Once the listener turned over the record, the scene was transformed, gone was the historical story of King Canute and the fawning nature of his people who told him he was so great he could hold back the tide, the frightening prospect of human nature being controlled and the insidious nature of business in Get ‘Em Out By Friday and in their place came Steve Hackett’s guitar and 101 seconds of bliss. The child-like innocence of Horizons gives a glimmer of hope on an album that is discernible for the bleak subject matter that parades throughout. It is a refrain that Steve Hackett has made great use of over the years and it works like a beautiful and untarnished charm. The music is part sensual, part English summer, images of cricket and tea on the lawn, the England of William Blake and the age of incorruptibility before the country lost its way. It may be considered one of the great moments of early Genesis and what makes it stand out even further is that acts as one of the great preludes, the opening act before the operatic and substantial Supper’s Ready.

Standing at a gargantuan 22 minutes and 51 seconds long, Supper’s Ready is a track that has so much written about it, that in the same vein as 1974 The Lamb Lies Down On Broadway album, it is near almost impossible to add anything new to the many theories and dissection of the lyrics. Divided into seven sections the track has the benefit of being a story like no other, one of good versus evil, of love, religious symbolism and changing mood and time signatures,

The opening section can be seen as carrying on the light hearted but powerful prelude of Horizons and as Peter Gabriel’s voice sets the scene with the line, “Walking across the sitting room, I turn the television off…” the song becomes something more than just another track about myth and magic, of a history re-written. The music which slowly over the next 23 minutes transports the listener to another realm, a place just like our own but with the rules of humanity subverted and taken apart.
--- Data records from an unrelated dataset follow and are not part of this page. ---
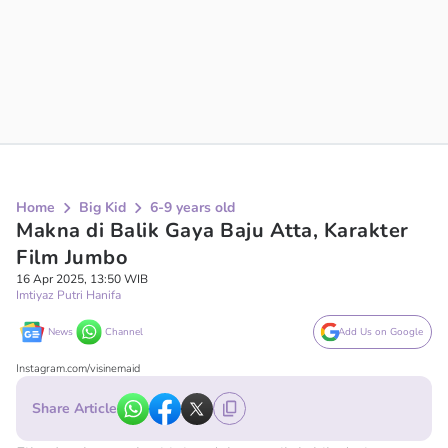
Home
Big Kid
6-9 years old
Makna di Balik Gaya Baju Atta, Karakter
Film Jumbo
16 Apr 2025, 13:50 WIB
Imtiyaz Putri Hanifa
News
Channel
Add Us on Google
Instagram.com/visinemaid
Share Article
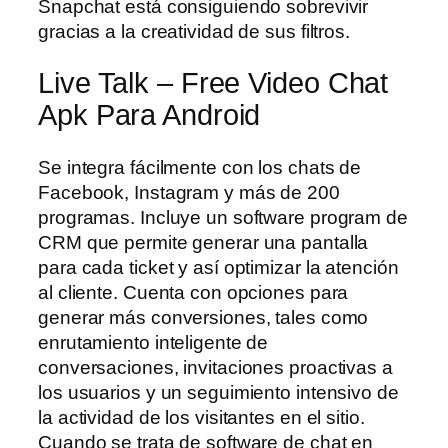
Snapchat está consiguiendo sobrevivir
gracias a la creatividad de sus filtros.
Live Talk – Free Video Chat
Apk Para Android
Se integra fácilmente con los chats de
Facebook, Instagram y más de 200
programas. Incluye un software program de
CRM que permite generar una pantalla
para cada ticket y así optimizar la atención
al cliente. Cuenta con opciones para
generar más conversiones, tales como
enrutamiento inteligente de
conversaciones, invitaciones proactivas a
los usuarios y un seguimiento intensivo de
la actividad de los visitantes en el sitio.
Cuando se trata de software de chat en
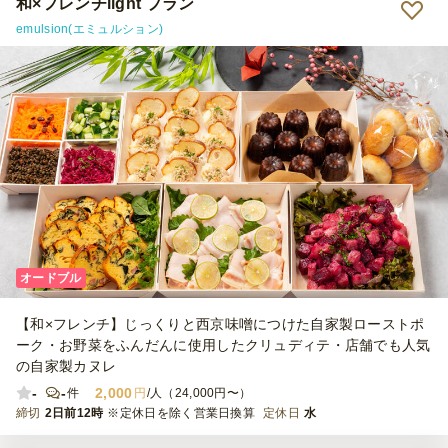
和×フレンチlight プラン
emulsion(エミュルション)
オードブル
【和×フレンチ】じっくりと西京味噌につけた自家製ローストポ
ーク・お野菜をふんだんに使用したクリュディテ・店舗でも人気
の自家製カヌレ
-
-
2,000
件
円
/人（24,000円〜）
締切
2日前12時
※定休日を除く営業日換算
定休日
水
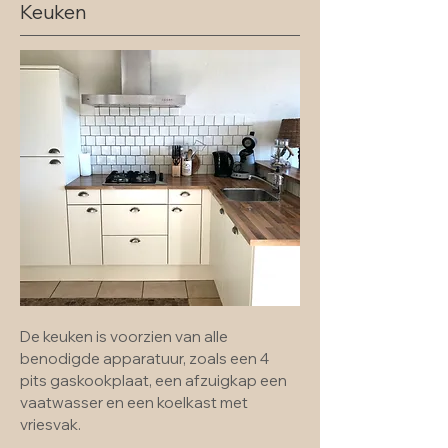
Keuken
De keuken is voorzien van alle
benodigde apparatuur, zoals een 4
pits gaskookplaat, een afzuigkap een
vaatwasser en een koelkast met
vriesvak.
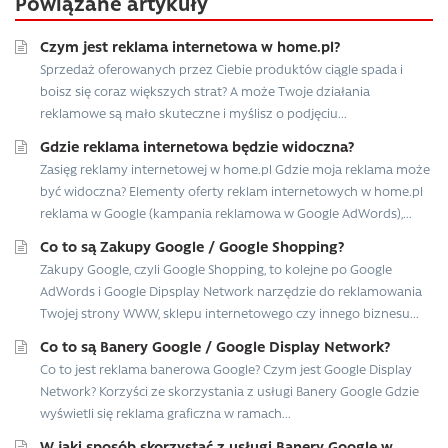
Powiązane artykuły
Czym jest reklama internetowa w home.pl?
Sprzedaż oferowanych przez Ciebie produktów ciągle spada i
boisz się coraz większych strat? A może Twoje działania
reklamowe są mało skuteczne i myślisz o podjęciu...
Gdzie reklama internetowa będzie widoczna?
Zasięg reklamy internetowej w home.pl Gdzie moja reklama może
być widoczna? Elementy oferty reklam internetowych w home.pl
reklama w Google (kampania reklamowa w Google AdWords),...
Co to są Zakupy Google / Google Shopping?
Zakupy Google, czyli Google Shopping, to kolejne po Google
AdWords i Google Dipsplay Network narzędzie do reklamowania
Twojej strony WWW, sklepu internetowego czy innego biznesu...
Co to są Banery Google / Google Display Network?
Co to jest reklama banerowa Google? Czym jest Google Display
Network? Korzyści ze skorzystania z usługi Banery Google Gdzie
wyświetli się reklama graficzna w ramach...
W jaki sposób skorzystać z usługi Banery Google w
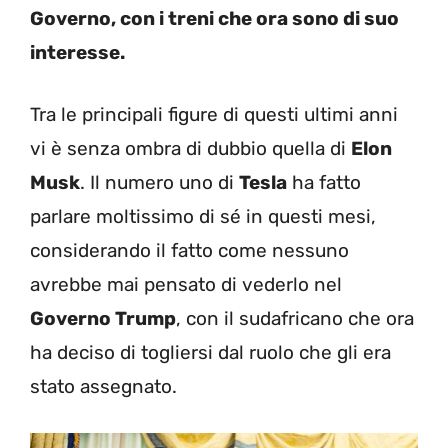
Governo, con i treni che ora sono di suo
interesse.
Tra le principali figure di questi ultimi anni
vi è senza ombra di dubbio quella di
Elon
Musk
. Il numero uno di
Tesla
ha fatto
parlare moltissimo di sé in questi mesi,
considerando il fatto come nessuno
avrebbe mai pensato di vederlo nel
Governo Trump
, con il sudafricano che ora
ha deciso di togliersi dal ruolo che gli era
stato assegnato.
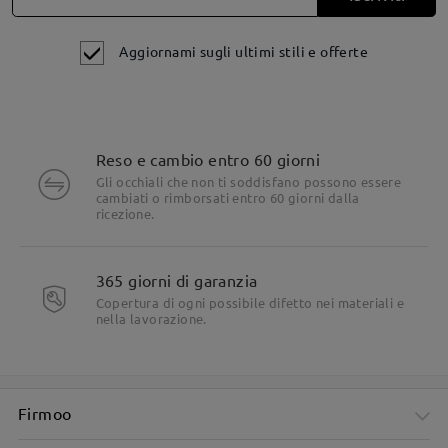
Aggiornami sugli ultimi stili e offerte
Reso e cambio entro 60 giorni
Gli occhiali che non ti soddisfano possono essere
cambiati o rimborsati entro 60 giorni dalla
ricezione.
365 giorni di garanzia
Copertura di ogni possibile difetto nei materiali e
nella lavorazione.
Firmoo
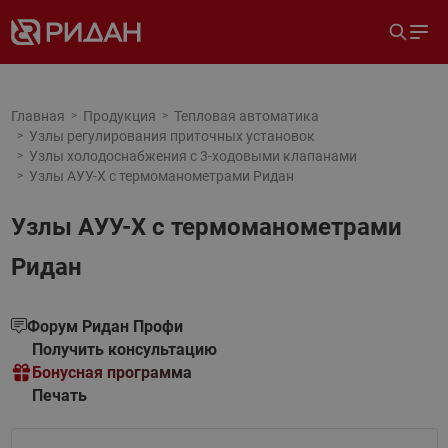
Главная
Продукция
Тепловая автоматика
Узлы регулирования приточных установок
Узлы холодоснабжения с 3-ходовыми клапанами
Узлы АУУ-Х с термоманометрами Ридан
Узлы АУУ-Х с термоманометрами
Ридан
Форум Ридан Профи
Получить консультацию
Бонусная программа
Печать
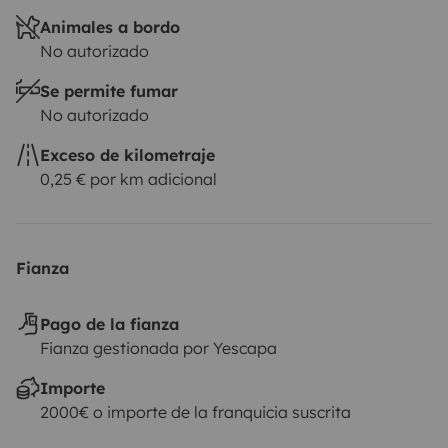
Animales a bordo
No autorizado
Se permite fumar
No autorizado
Exceso de kilometraje
0,25 € por km adicional
Fianza
Pago de la fianza
Fianza gestionada por Yescapa
Importe
2000€ o importe de la franquicia suscrita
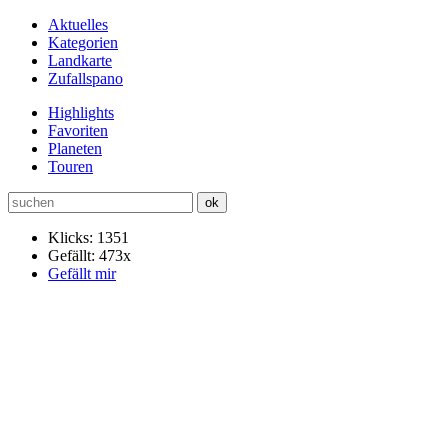
Aktuelles
Kategorien
Landkarte
Zufallspano
Highlights
Favoriten
Planeten
Touren
Klicks: 1351
Gefällt: 473x
Gefällt mir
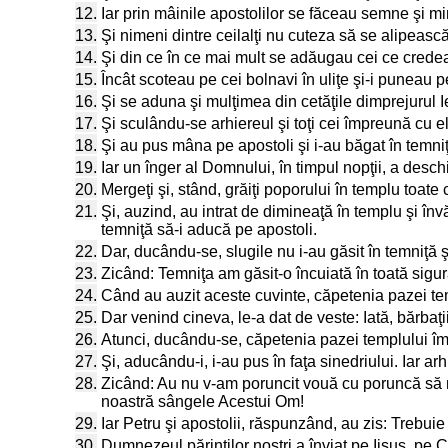
12.
Iar prin mâinile apostolilor se făceau semne şi min
13.
Şi nimeni dintre ceilalţi nu cuteza să se alipească
14.
Şi din ce în ce mai mult se adăugau cei ce crede
15.
Încât scoteau pe cei bolnavi în uliţe şi-i puneau 
16.
Şi se aduna şi mulţimea din cetăţile dimprejurul I
17.
Şi sculându-se arhiereul şi toţi cei împreună cu e
18.
Şi au pus mâna pe apostoli şi i-au băgat în temni
19.
Iar un înger al Domnului, în timpul nopţii, a deschi
20.
Mergeţi şi, stând, grăiţi poporului în templu toate 
21.
Şi, auzind, au intrat de dimineaţă în templu şi învăţ
temniţă să-i aducă pe apostoli.
22.
Dar, ducându-se, slugile nu i-au găsit în temniţă ş
23.
Zicând: Temniţa am găsit-o încuiată în toată sigu
24.
Când au auzit aceste cuvinte, căpetenia pazei temp
25.
Dar venind cineva, le-a dat de veste: Iată, bărbaţi
26.
Atunci, ducându-se, căpetenia pazei templului împ
27.
Şi, aducându-i, i-au pus în faţa sinedriului. Iar arhi
28.
Zicând: Au nu v-am poruncit vouă cu poruncă să nu
noastră sângele Acestui Om!
29.
Iar Petru şi apostolii, răspunzând, au zis: Treb
30.
Dumnezeul părinţilor noştri a înviat pe Iisus, pe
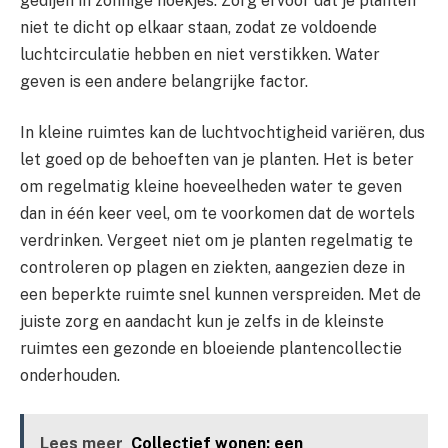
gedijen in zonnige hoekjes. Zorg ervoor dat je planten
niet te dicht op elkaar staan, zodat ze voldoende
luchtcirculatie hebben en niet verstikken. Water
geven is een andere belangrijke factor.
In kleine ruimtes kan de luchtvochtigheid variëren, dus
let goed op de behoeften van je planten. Het is beter
om regelmatig kleine hoeveelheden water te geven
dan in één keer veel, om te voorkomen dat de wortels
verdrinken. Vergeet niet om je planten regelmatig te
controleren op plagen en ziekten, aangezien deze in
een beperkte ruimte snel kunnen verspreiden. Met de
juiste zorg en aandacht kun je zelfs in de kleinste
ruimtes een gezonde en bloeiende plantencollectie
onderhouden.
Lees meer
Collectief wonen: een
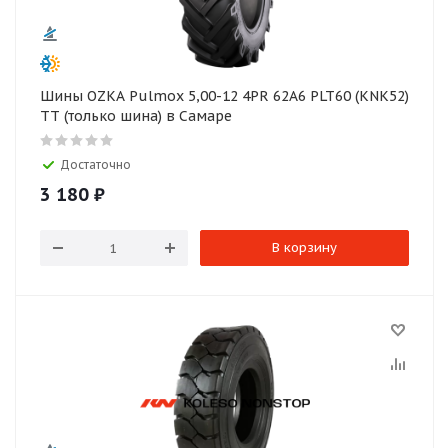
Шины OZKA Pulmox 5,00-12 4PR 62A6 PLT60 (KNK52)
TT (только шина) в Самаре
Достаточно
3 180
₽
В корзину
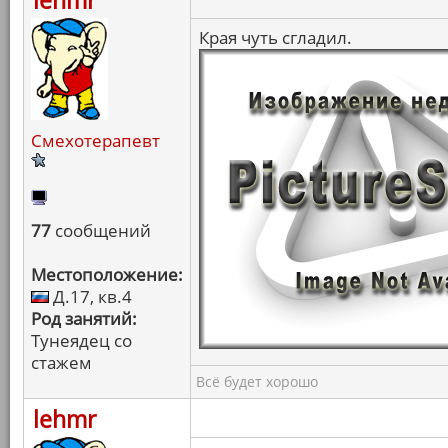
lehmr
Края чуть сгладил.
Смехотерапевт
77
сообщений
Местоположение:
Д.17, кв.4
Род занятий:
Тунеядец со
стажем
Всё будет хорошо
lehmr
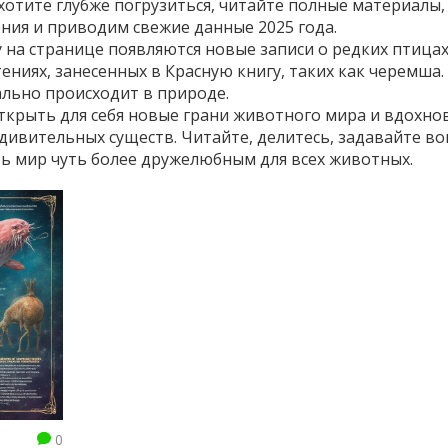
 хотите глубже погрузиться, читайте полные материалы,
ия и приводим свежие данные 2025 года.
 на странице появляются новые записи о редких птицах
ниях, занесенных в Красную книгу, таких как черемша.
еально происходит в природе.
ткрыть для себя новые грани животного мира и вдохно
удивительных существ. Читайте, делитесь, задавайте в
ь мир чуть более дружелюбным для всех животных.
0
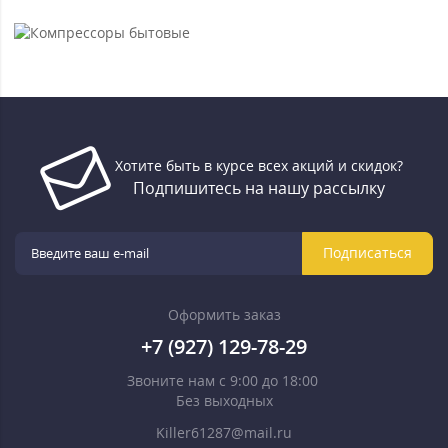
Хотите быть в курсе всех акций и скидок?
Подпишитесь на нашу рассылку
Подписаться
Оформить заказ
+7 (927) 129-78-29
Звоните нам с 9:00 до 18:00
Без выходных
Killer61287@mail.ru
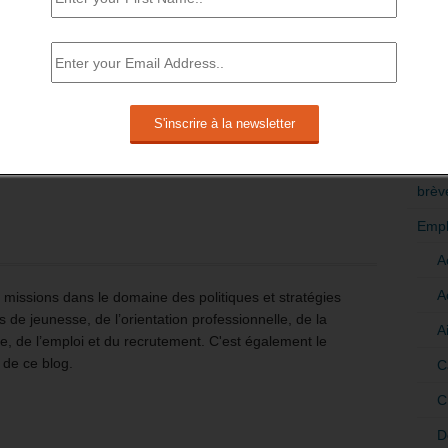
en
anvier
RÉDI
POLI
>Décri
es
CATÉ
brèv
Empl
A
A
issions dans le domaine des politiques et stratégies
 de jeunesse, de l’orientation professionnelle, de la
A
e, de l’emploi et du recrutement. C'est également le
 de ce blog.
C
C
D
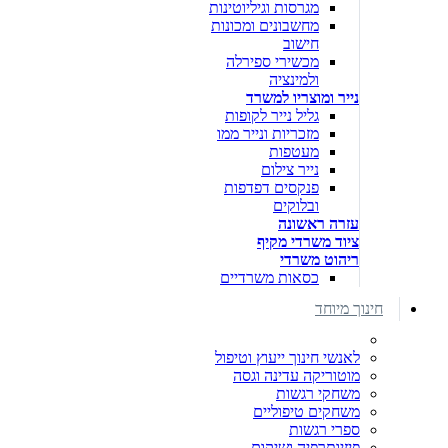
מגרסות וגיליוטינות
מחשבונים ומכונות
חישוב
מכשירי ספירלה
ולמינציה
נייר ומוצריו למשרד
גליל נייר לקופות
מזכריות ונייר ממו
מעטפות
נייר צילום
פנקסים דפדפות
ובלוקים
עזרה ראשונה
ציוד משרדי מקיף
ריהוט משרדי
כסאות משרדיים
חינוך מיוחד
לאנשי חינוך ייעוץ וטיפול
מוטוריקה עדינה וגסה
משחקי רגשות
משחקים טיפוליים
ספרי רגשות
פיזיותרפיה ושיקום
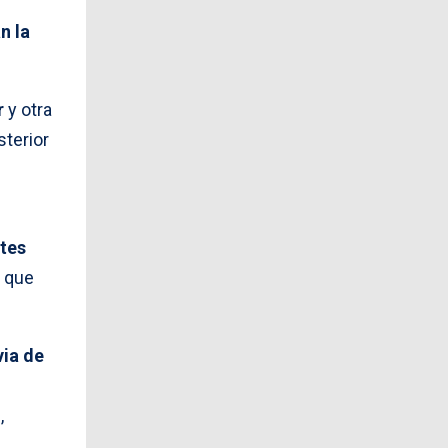
n la
r
y otra
sterior
ntes
e que
via de
,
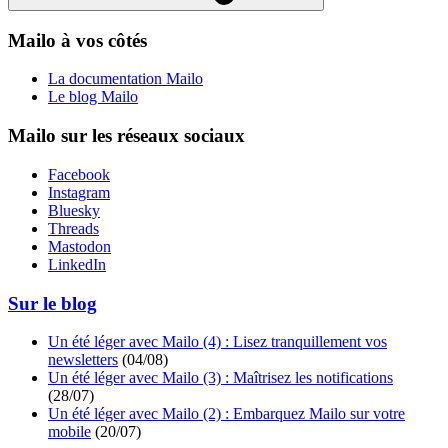
Mailo à vos côtés
La documentation Mailo
Le blog Mailo
Mailo sur les réseaux sociaux
Facebook
Instagram
Bluesky
Threads
Mastodon
LinkedIn
Sur le blog
Un été léger avec Mailo (4) : Lisez tranquillement vos
newsletters
(
04/08
)
Un été léger avec Mailo (3) : Maîtrisez les notifications
(
28/07
)
Un été léger avec Mailo (2) : Embarquez Mailo sur votre
mobile
(
20/07
)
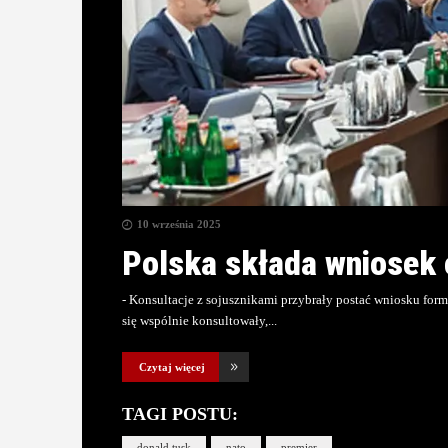
10 września 2025
Polska składa wniosek 
- Konsultacje z sojusznikami przybrały postać wniosku for
się wspólnie konsultowały,
Czytaj więcej
TAGI POSTU:
donald tusk
nato
premier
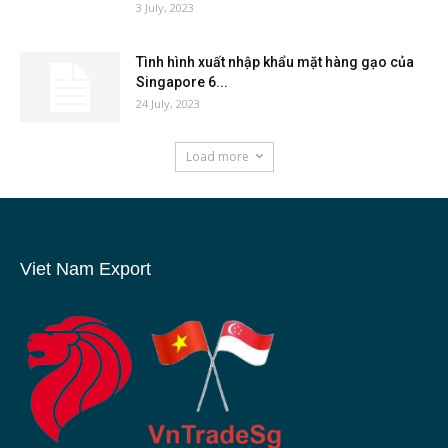
3 July, 2023
Tình hình xuất nhập khẩu mặt hàng gạo của
Singapore 6...
24 July, 2023
Load more
Viet Nam Export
The nonsense like lyrics, which remind the listener of Edward Lear, are fused with some of the most intense sounds produced by the band during this period and wrapped up in a tight warning of images to come and the absurdity of witnessing Winston Churchill dressed in drag.  

It has to be said that Genesis was certainly one of the finest examples of being able to turn the classics of English literature into great Progressive Rocks songs. Whether through the imagery of Tiresias from Dante’s Inferno and classic Greek writing in the song The Cinema Show or the startling metamorphosis of Narcissus into a flower, the use of the narrative was never far from the early songs of Genesis and would not really be seen again till Marillion wrote the anti-story of Beowulf in their classic track of Grendel.

Although Foxtrot cannot be seen as the finest album to come out of the classic Genesis portfolio of albums that ranged between 1971 and 1976, it can be seen as the moment that once Steve Hackett’s delightful solo acoustic piece of Horizons played out that they came fully of age and a major force in the world of Progressive Rock. Foxtrot to this day remains an enigma which houses the puzzle and uncertainty of Supper’s Ready and which remains not just a piece of work but an art form in itself.